= Gurajena =

Zimbabwean headman

Gurajena is ahieftainship which was reduced to Headman during the colonial Era in the Masvingo Province of Zimbabwe. It is located about 60 km north east of Masvingo and can be reached by following Zimuto Road north and then branching off at Maraire shopping centre to go due north east and crossing the Munyambe River, which is the border between Gutu and Zimuto, just before reaching the shopping centre. It is almost exactly due east of Gwengwerere Growth Point, Zimbabwe. It was named after Chief Gurajena whose Chieftainship still lay unclaimed ever since he was dethroned during the white colonial rule. It is one of the oldest growth points in the areas. There are several villages under Chief Gurajena and most of the land for this chieftainship was taken by the then white farmers nicknamed Chimunyanja and Kurutu.

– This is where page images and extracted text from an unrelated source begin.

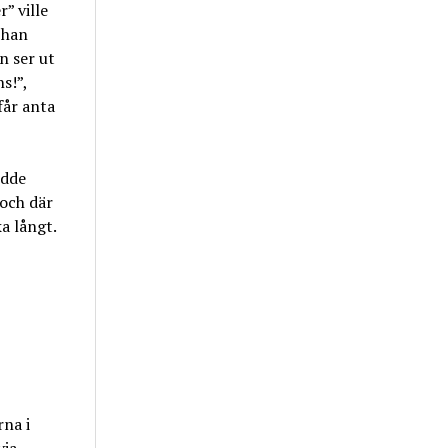
” ville
 han
n ser ut
s!”,
får anta
odde
 och där
a långt.
rna i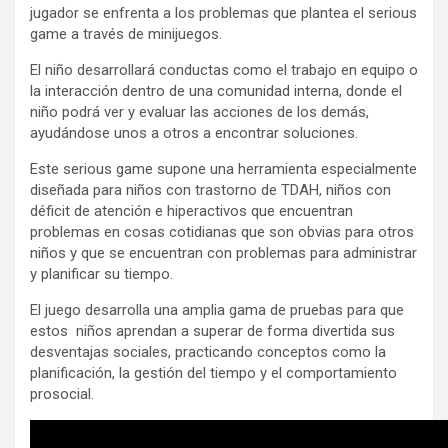
jugador se enfrenta a los problemas que plantea el serious
game a través de minijuegos.
El niño desarrollará conductas como el trabajo en equipo o
la interacción dentro de una comunidad interna, donde el
niño podrá ver y evaluar las acciones de los demás,
ayudándose unos a otros a encontrar soluciones.
Este serious game supone una herramienta especialmente
diseñada para niños con trastorno de TDAH, niños con
déficit de atención e hiperactivos que encuentran
problemas en cosas cotidianas que son obvias para otros
niños y que se encuentran con problemas para administrar
y planificar su tiempo.
El juego desarrolla una amplia gama de pruebas para que
estos niños aprendan a superar de forma divertida sus
desventajas sociales, practicando conceptos como la
planificación, la gestión del tiempo y el comportamiento
prosocial.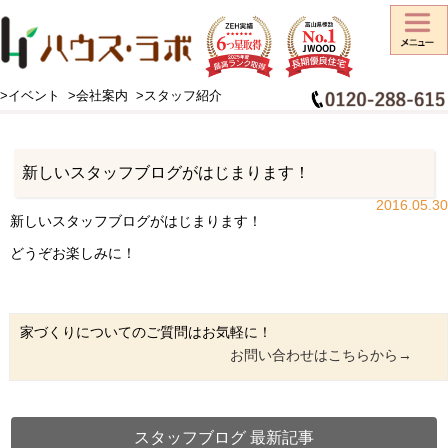
>イベント
>会社案内
>スタッフ紹介
HOME
>
スタッフブログ
>
新しいスタッフブログがはじまります！
新しいスタッフブログがはじまります！
2016.05.30
新しいスタッフブログがはじまります！
どうぞお楽しみに！
家づくりについてのご質問はお気軽に！
お問い合わせはこちらから→
スタッフブログ 最新記事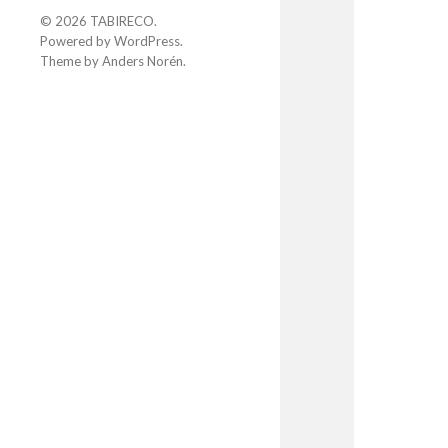
© 2026
TABIRECO
.
Powered by
WordPress
.
Theme by
Anders Norén
.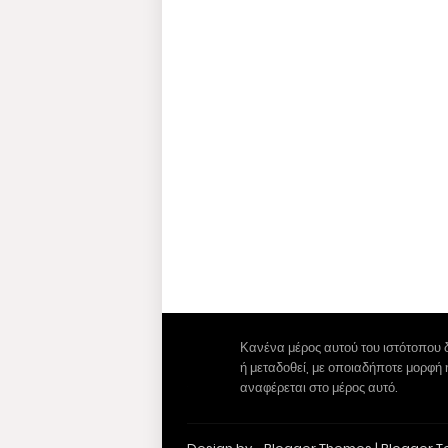
Κανένα μέρος αυτού του ιστότοπου 
ή μεταδοθεί, με οποιαδήποτε μορφή
αναφέρεται στο μέρος αυτό.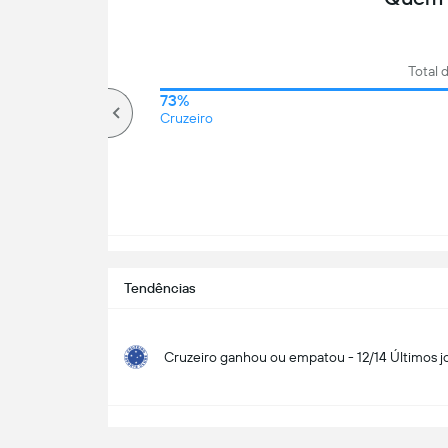
Total 
63%
73%
Mais que
Cruzeiro
Tendências
Cruzeiro ganhou ou empatou - 12/14 Últimos j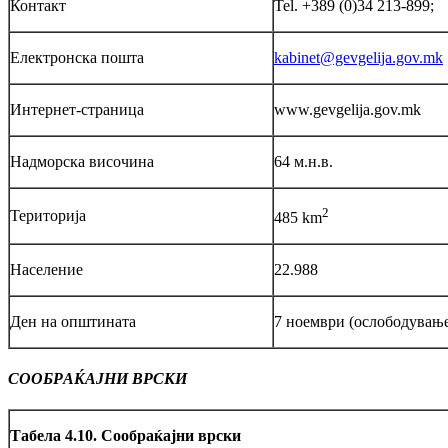
Контакт
Tel. +389 (0)34 213-899;
Eлектронска пошта
kabinet@gevgelija.gov.mk
Интернет-страница
www.gevgelija.gov.mk
Надморска височина
64 м.н.в.
2
Територија
485 km
Население
22.988
Ден на општината
7 ноември (ослободување
СООБРАЌАЈНИ ВРСКИ
Табела 4.10. Сообраќајни врски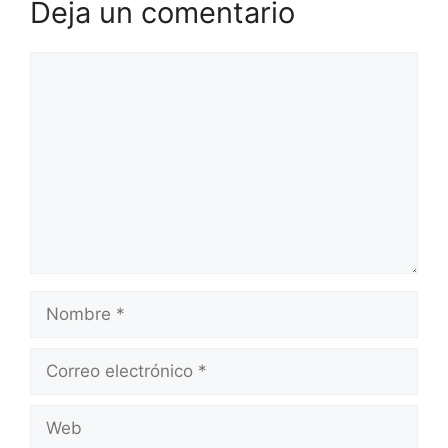
Deja un comentario
Comentario
Nombre
Correo
electrónico
Web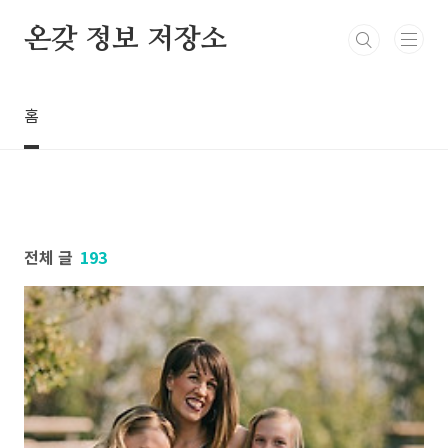
본문 바로가기
온갖 정보 저장소
홈
전체 글
193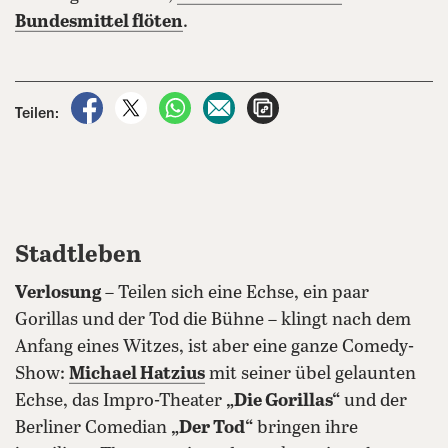
Bundesmittel flöten
.
auf Facebook teilen
auf X teilen
per WhatsApp teilen
per E-Mail teilen
Artikel aufrufen
Teilen:
Stadtleben
Verlosung
– Teilen sich eine Echse, ein paar
Gorillas und der Tod die Bühne – klingt nach dem
Anfang eines Witzes, ist aber eine ganze Comedy-
Show:
Michael Hatzius
mit seiner übel gelaunten
Echse, das Impro-Theater
„Die Gorillas“
und der
Berliner Comedian
„Der Tod“
bringen ihre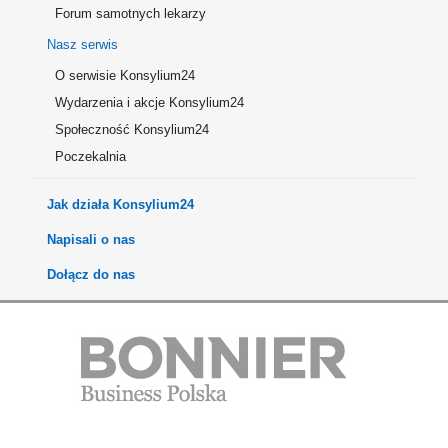
Forum samotnych lekarzy
Nasz serwis
O serwisie Konsylium24
Wydarzenia i akcje Konsylium24
Społeczność Konsylium24
Poczekalnia
Jak działa Konsylium24
Napisali o nas
Dołącz do nas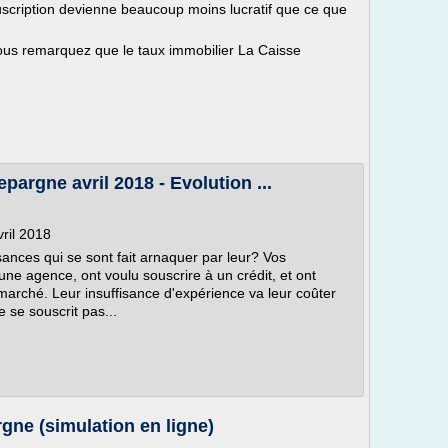
ouscription devienne beaucoup moins lucratif que ce que
vous remarquez que le taux immobilier La Caisse
pargne avril 2018 - Evolution ...
ril 2018
ssances qui se sont fait arnaquer par leur? Vos
'une agence, ont voulu souscrire à un crédit, et ont
marché. Leur insuffisance d'expérience va leur coûter
 se souscrit pas...
rgne (simulation en ligne)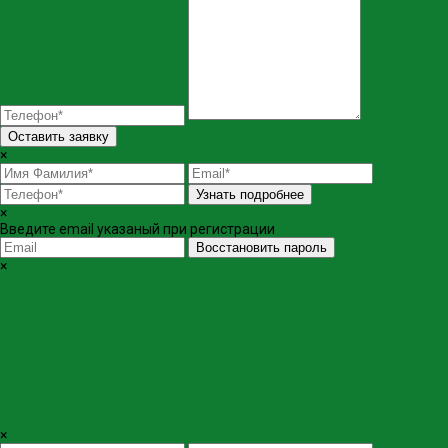
Оставить заявку
×
Узнать подробнее
×
Введите email указаный при регистрации
Восстановить пароль
×
×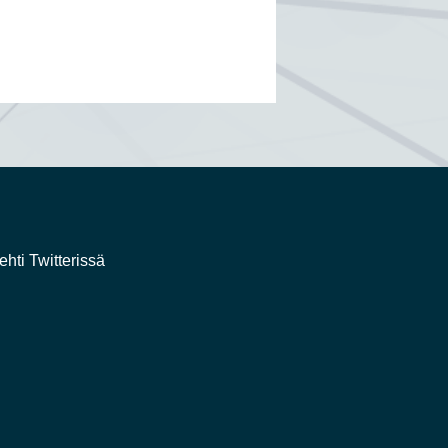
ehti Twitterissä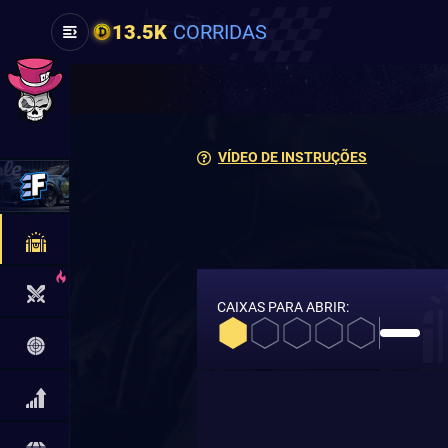
13.5K
CORRIDAS
VÍDEO DE INSTRUÇÕES
CAIXAS PARA ABRIR: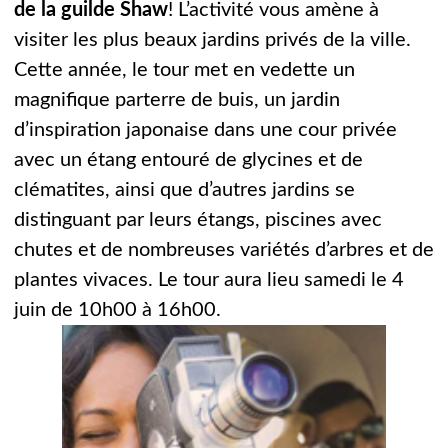
de la guilde Shaw
! L’activité vous amène à
visiter les plus beaux jardins privés de la ville.
Cette année, le tour met en vedette un
magnifique parterre de buis, un jardin
d’inspiration japonaise dans une cour privée
avec un étang entouré de glycines et de
clématites, ainsi que d’autres jardins se
distinguant par leurs étangs, piscines avec
chutes et de nombreuses variétés d’arbres et de
plantes vivaces. Le tour aura lieu samedi le 4
juin de 10h00 à 16h00.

The villages under Gurajena are Muzondo, Makozvo/Zimbume, Mareva, Gambiza, Chinyanganya, Mangwaya, Mutami and many more villages and there is a school named Gurajena Primary School and the secondary called Mavhiringidze which another of the Gurajena clan and the school was named in honour of Mavhiringidze who is buried in the school yard.

There are several primary schools under Gurajena are and only one secondary services Gurajena area the area is a very peaceful area and mostly inhabited by the people of the Dziva totem and Ngara totem.